● **TASK TO CARRY OUT**:
Repeat the listing word for word. Leave every picture out.

● **EXERCISE INPUT**:
* * * * * * *
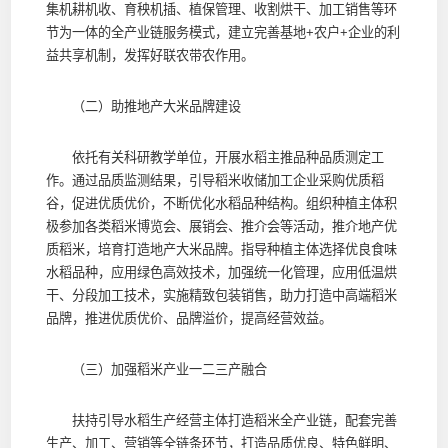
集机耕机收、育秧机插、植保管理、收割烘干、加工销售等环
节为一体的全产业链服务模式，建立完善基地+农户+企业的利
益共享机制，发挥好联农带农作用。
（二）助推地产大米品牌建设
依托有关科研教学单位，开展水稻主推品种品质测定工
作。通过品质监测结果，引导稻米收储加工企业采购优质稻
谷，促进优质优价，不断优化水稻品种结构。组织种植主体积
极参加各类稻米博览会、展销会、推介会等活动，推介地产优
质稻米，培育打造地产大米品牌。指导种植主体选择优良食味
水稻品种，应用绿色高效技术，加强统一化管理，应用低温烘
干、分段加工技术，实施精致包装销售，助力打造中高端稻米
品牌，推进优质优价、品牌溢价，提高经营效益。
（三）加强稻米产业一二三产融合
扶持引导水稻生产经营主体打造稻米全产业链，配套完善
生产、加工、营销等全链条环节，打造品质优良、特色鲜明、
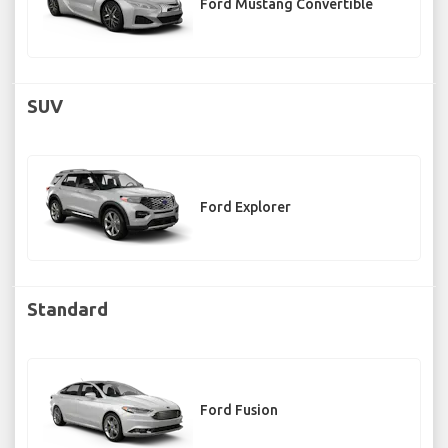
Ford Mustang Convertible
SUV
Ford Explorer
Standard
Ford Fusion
* * * * * * *
● **THE ANSWER**:
集机耕机收、育秧机插、植保管理、收割烘干、加工销售等环
节为一体的全产业链服务模式，建立完善基地+农户+企业的利
益共享机制，发挥好联农带农作用。
（二）助推地产大米品牌建设
依托有关科研教学单位，开展水稻主推品种品质测定工
作。通过品质监测结果，引导稻米收储加工企业采购优质稻
谷，促进优质优价，不断优化水稻品种结构。组织种植主体积
极参加各类稻米博览会、展销会、推介会等活动，推介地产优
质稻米，培育打造地产大米品牌。指导种植主体选择优良食味
水稻品种，应用绿色高效技术，加强统一化管理，应用低温烘
干、分段加工技术，实施精致包装销售，助力打造中高端稻米
品牌，推进优质优价、品牌溢价，提高经营效益。
（三）加强稻米产业一二三产融合
扶持引导水稻生产经营主体打造稻米全产业链，配套完善
生产、加工、营销等全链条环节，打造品质优良、特色鲜明、
Ford Mustang Convertible
SUV
Ford Explorer
Standard
Ford Fusion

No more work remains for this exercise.